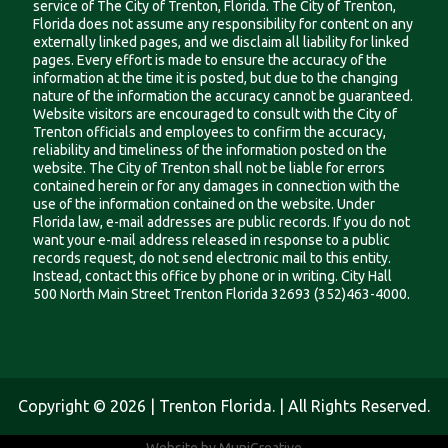
service of The City of Trenton, Florida. The City of Trenton,
Florida does not assume any responsibility for content on any
externally linked pages, and we disclaim all liability for linked
pages. Every effort is made to ensure the accuracy of the
information at the time it is posted, but due to the changing
nature of the information the accuracy cannot be guaranteed.
Website visitors are encouraged to consult with the City of
Trenton officials and employees to confirm the accuracy,
reliability and timeliness of the information posted on the
website. The City of Trenton shall not be liable for errors
contained herein or for any damages in connection with the
use of the information contained on the website. Under
Florida law, e-mail addresses are public records. If you do not
want your e-mail address released in response to a public
records request, do not send electronic mail to this entity.
Instead, contact this office by phone or in writing. City Hall
500 North Main Street Trenton Florida 32693 (352)463-4000.
Copyright © 2026 | Trenton Florida. | All Rights Reserved.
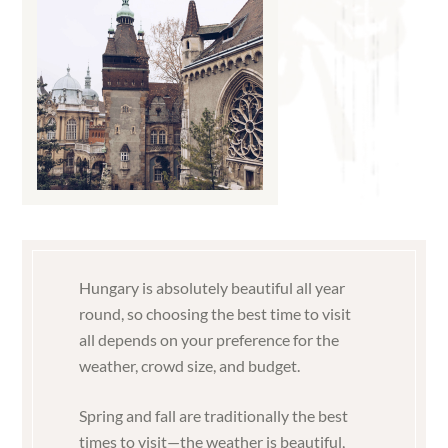
Hungary is absolutely beautiful all year
round, so choosing the best time to visit
all depends on your preference for the
weather, crowd size, and budget.
Spring and fall are traditionally the best
times to visit—the weather is beautiful,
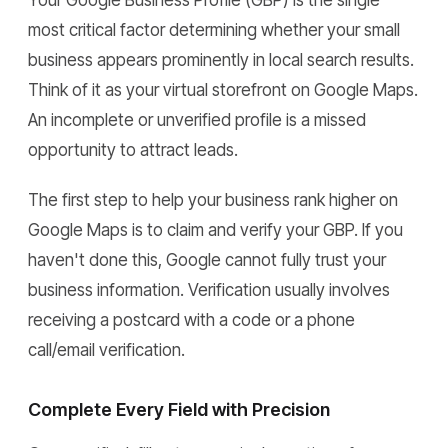
Your Google Business Profile (GBP) is the single
most critical factor determining whether your small
business appears prominently in local search results.
Think of it as your virtual storefront on Google Maps.
An incomplete or unverified profile is a missed
opportunity to attract leads.
The first step to help your business rank higher on
Google Maps is to claim and verify your GBP. If you
haven't done this, Google cannot fully trust your
business information. Verification usually involves
receiving a postcard with a code or a phone
call/email verification.
Complete Every Field with Precision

+++

## WORK TO BE COMPLETED:
Look for the word "this". Copy out every line of the data that has it.

## ANSWER SPACE:
records request, do not send electronic mail to this entity.
Instead, contact this office by phone or in writing. City Hall
haven't done this, Google cannot fully trust your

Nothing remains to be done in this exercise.